→ WORK ITEM: Your answer should be every line below that includes the word "business".

[[ DATASET EXCERPTS open ]]

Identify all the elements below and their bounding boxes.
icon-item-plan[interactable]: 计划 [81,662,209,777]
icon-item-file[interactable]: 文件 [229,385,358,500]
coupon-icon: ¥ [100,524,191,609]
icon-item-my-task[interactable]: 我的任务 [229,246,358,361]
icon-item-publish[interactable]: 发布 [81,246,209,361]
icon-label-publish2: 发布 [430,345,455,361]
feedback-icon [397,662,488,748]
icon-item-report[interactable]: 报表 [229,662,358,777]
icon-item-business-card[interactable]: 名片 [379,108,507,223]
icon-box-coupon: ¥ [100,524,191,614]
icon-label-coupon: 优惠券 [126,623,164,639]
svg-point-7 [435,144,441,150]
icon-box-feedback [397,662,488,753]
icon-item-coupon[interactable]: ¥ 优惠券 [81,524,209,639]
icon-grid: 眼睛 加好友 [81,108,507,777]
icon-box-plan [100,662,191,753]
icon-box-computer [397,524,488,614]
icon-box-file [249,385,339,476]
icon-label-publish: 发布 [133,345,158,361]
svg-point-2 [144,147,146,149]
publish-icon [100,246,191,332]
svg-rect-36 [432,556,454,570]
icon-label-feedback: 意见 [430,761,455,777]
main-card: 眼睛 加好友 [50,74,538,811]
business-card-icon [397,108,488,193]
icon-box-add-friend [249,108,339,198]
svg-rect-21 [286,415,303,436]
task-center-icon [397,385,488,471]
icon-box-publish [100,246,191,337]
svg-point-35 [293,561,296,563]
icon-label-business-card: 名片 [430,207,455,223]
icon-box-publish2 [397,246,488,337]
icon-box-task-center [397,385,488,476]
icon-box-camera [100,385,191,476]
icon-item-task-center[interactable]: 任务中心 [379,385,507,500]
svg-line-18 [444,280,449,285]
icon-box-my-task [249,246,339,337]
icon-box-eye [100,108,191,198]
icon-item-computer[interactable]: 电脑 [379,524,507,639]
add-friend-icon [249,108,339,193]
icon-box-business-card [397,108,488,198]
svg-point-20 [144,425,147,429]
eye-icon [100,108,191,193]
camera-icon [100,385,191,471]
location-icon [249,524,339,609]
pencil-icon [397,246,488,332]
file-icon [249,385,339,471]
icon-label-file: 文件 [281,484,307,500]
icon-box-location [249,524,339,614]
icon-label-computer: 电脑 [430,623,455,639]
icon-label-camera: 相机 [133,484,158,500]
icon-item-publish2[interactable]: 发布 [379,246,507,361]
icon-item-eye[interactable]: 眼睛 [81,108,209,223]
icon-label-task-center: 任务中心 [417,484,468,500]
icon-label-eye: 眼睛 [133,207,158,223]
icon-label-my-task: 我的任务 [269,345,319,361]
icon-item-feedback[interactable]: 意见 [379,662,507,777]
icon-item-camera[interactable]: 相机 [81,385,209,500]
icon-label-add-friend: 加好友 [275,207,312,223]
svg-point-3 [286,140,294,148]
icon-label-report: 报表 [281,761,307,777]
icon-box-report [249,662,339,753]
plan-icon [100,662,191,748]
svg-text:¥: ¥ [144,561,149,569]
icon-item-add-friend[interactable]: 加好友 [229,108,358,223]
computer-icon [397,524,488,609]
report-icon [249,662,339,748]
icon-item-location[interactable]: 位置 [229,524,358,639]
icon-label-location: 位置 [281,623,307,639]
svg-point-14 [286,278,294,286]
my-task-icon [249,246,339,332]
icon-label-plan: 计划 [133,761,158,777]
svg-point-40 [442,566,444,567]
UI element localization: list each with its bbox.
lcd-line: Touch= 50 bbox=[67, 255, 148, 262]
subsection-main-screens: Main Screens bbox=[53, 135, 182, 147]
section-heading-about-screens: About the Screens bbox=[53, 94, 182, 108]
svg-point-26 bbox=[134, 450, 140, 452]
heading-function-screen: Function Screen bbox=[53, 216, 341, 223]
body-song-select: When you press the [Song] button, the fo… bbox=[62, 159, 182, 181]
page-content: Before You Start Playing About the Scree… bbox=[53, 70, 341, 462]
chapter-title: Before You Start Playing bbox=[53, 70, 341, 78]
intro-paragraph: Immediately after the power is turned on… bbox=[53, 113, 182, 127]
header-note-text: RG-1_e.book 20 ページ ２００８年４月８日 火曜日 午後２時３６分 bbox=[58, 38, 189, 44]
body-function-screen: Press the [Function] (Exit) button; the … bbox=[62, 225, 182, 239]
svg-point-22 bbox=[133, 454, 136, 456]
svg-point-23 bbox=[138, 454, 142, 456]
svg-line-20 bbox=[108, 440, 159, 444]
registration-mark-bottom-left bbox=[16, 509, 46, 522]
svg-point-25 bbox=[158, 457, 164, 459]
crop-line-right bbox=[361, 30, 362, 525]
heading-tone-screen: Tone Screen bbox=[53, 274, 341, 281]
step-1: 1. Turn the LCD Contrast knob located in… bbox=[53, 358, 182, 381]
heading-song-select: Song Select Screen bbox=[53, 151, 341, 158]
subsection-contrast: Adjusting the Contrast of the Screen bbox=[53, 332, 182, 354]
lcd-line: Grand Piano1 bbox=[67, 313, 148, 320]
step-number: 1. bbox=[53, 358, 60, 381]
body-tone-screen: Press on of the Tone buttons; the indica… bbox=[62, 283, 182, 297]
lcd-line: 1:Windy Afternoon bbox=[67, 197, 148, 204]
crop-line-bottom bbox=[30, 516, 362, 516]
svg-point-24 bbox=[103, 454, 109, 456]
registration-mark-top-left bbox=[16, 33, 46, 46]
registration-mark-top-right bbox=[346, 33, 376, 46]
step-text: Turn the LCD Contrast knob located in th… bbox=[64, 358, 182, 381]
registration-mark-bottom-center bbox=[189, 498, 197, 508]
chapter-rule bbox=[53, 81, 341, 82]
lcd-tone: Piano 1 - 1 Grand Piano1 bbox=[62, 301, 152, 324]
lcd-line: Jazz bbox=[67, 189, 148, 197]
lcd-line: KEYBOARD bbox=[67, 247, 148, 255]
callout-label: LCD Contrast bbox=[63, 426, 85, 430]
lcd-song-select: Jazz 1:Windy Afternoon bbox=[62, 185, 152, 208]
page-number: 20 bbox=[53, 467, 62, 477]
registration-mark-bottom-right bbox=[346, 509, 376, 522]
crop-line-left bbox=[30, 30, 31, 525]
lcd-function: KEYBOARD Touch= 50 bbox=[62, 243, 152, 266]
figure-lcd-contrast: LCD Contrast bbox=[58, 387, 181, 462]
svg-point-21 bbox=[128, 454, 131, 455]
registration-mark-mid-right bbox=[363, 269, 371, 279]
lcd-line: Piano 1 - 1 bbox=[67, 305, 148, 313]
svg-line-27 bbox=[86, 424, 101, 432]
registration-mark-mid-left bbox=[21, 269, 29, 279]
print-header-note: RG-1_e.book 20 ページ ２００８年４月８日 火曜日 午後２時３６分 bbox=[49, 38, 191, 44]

[[ DATASET EXCERPTS closed ]]

→ WRITTEN RESPONSE:
icon-item-business-card[interactable]: 名片 [379,108,507,223]
business-card-icon [397,108,488,193]
icon-label-business-card: 名片 [430,207,455,223]
icon-box-business-card [397,108,488,198]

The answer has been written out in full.